Cuando William Shakespeare escribe Hamlet, hacia el 1600, se encontraba en su mejor momento como escritor dramático. Sus mejores tragedias fueron escritas en esta etapa y Hamlet fue la primera que ponía de manifiesto un manejo magistral de los recursos estilísticos con los que había venido experimentando durante poco más de diez años. Hoy, después de más de cuatro siglos, continúa siendo interpretado, citado, reeditado, reescrito y traducido. Fue llevado a la pantalla grande más de veinticinco veces desde 1900, desde una producción del cine mudo hasta versiones costosísimas con interpretaciones adaptadas a nuestro tiempo. Las reediciones, por su parte, fueron de lo más diversas: desde las clásicas versiones completas hasta las resumidas y adaptadas para jóvenes con actividades lúdicas ad hoc.
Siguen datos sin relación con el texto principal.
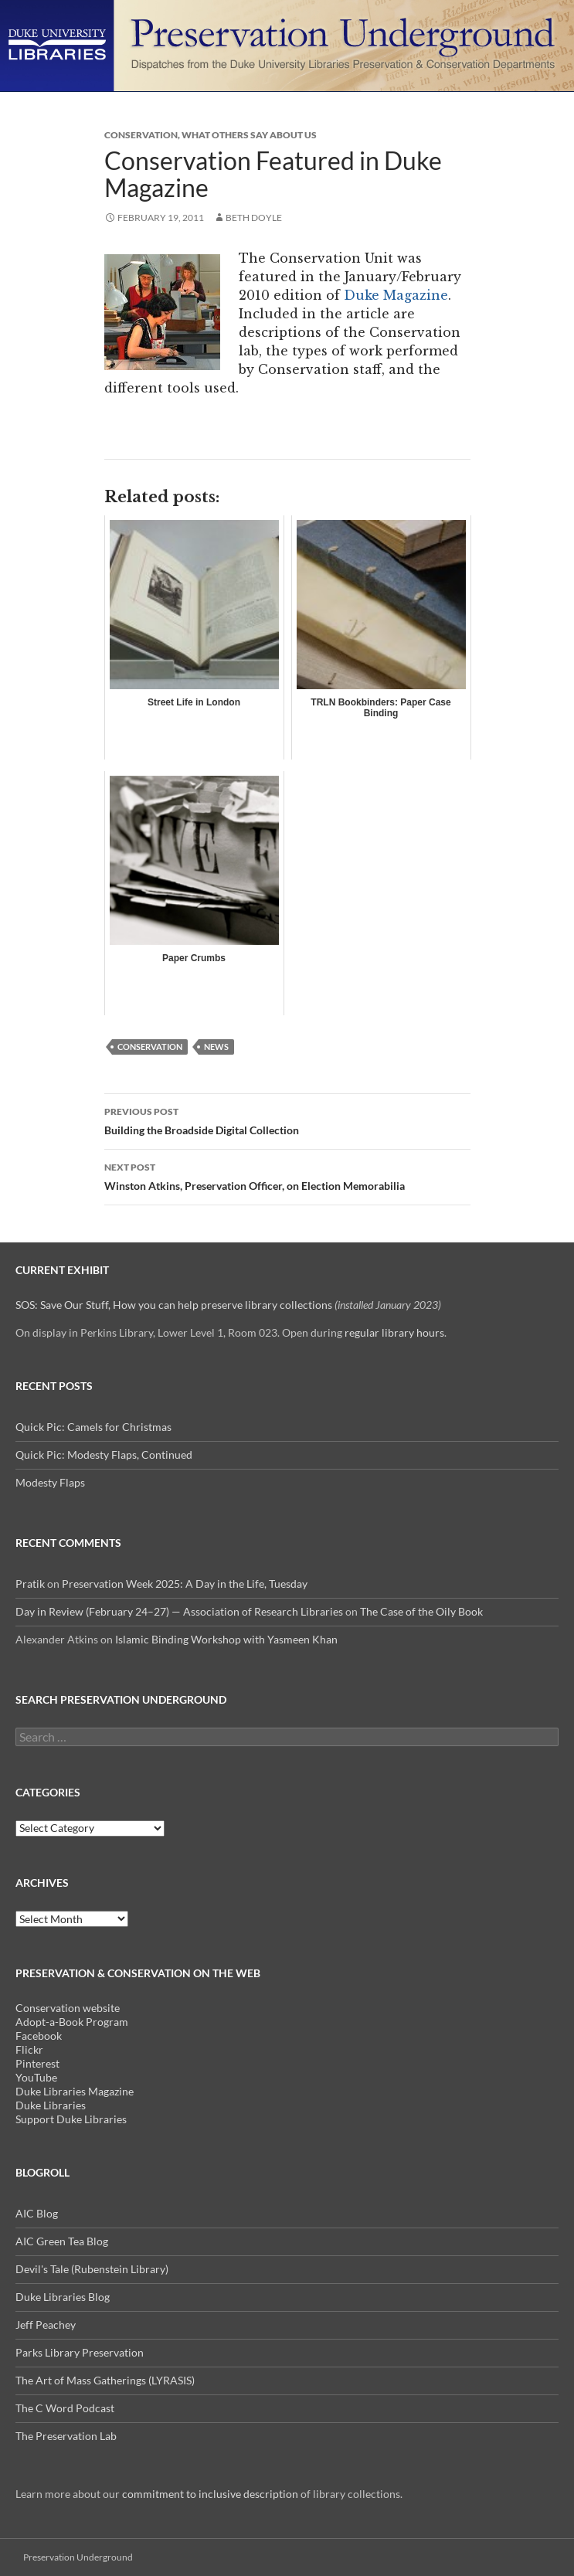 This screenshot has width=574, height=2576. What do you see at coordinates (421, 1611) in the screenshot?
I see `The Case of the Oily Book` at bounding box center [421, 1611]. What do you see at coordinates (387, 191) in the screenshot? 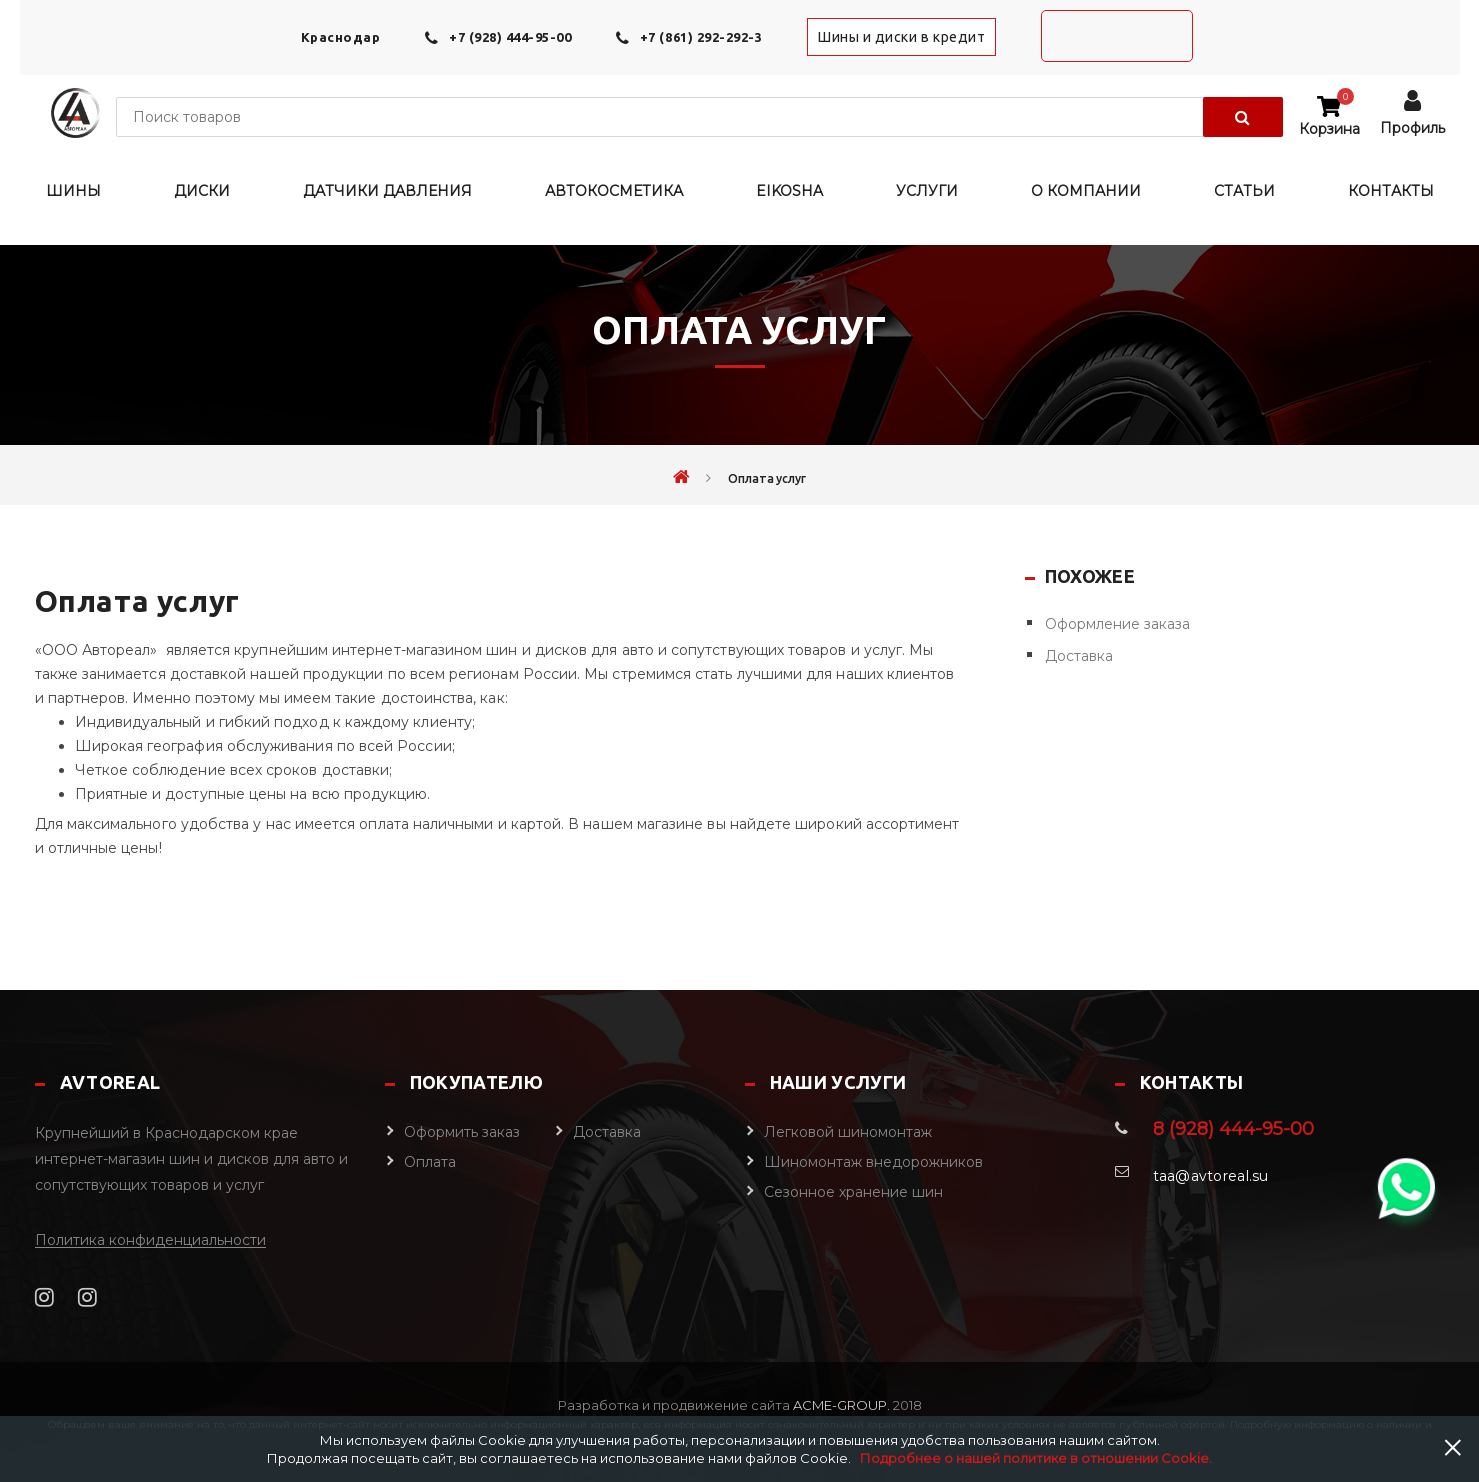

Las traducciones lo fueron otro tanto: algunas en verso, otras en prosa, clásicas en papel o "electrónicas modernas noveladas". Sirvió también como base para otros textos, fueran estos reescrituras o precuelas.
Una nueva traducción completa incrementa la ya vasta colección de versiones realizadas por decenas de traductores de todo el mundo.
Ariel Dilon (escritor, traductor y periodista, autor de Vladimir Nabokov y las lecciones de literatura) nos ofrece un trabajo que respeta la liberalidad de la fuente shakesperiana. Sin embargo, toda traducción trae aparejados pérdidas y beneficios. En el caso que nos ocupa, la traducción en prosa, aun la de los pareados finales, en reemplazo del verso blanco alternado con prosa y rima característico del drama isabelino da como resultado una versión que, si bien desde el punto de vista temático es fidedigna, carece del ritmo y de la musicalidad propia de las obras de teatro del bardo. A modo de ilustración, cuando el rey intenta sin éxito limpiar su conciencia exclama: "My words fly up, my thoughts remain below: / Words without thoughts never to heaven go". Acto 3 esc. 3), la traducción versa: "Mis palabras van al cielo, pero mis pensamientos quedan en la tierra. Las palabras sin pensamientos nunca llegan a oídos de Dios". Mantenemos la literalidad pero perdemos la poesía. La inevitable pérdida de juegos verbales y el uso del doble sentido, por ejemplo, el juego entre "sun" y "son" ("sol" e "hijo" respectivamente) o entre "lie" y "lie" ("mentir" y "yacer") nos privan del placer de la ironía y de la unidad de sonido con las que Shakespeare se deleitaba y deleitaba a su audiencia.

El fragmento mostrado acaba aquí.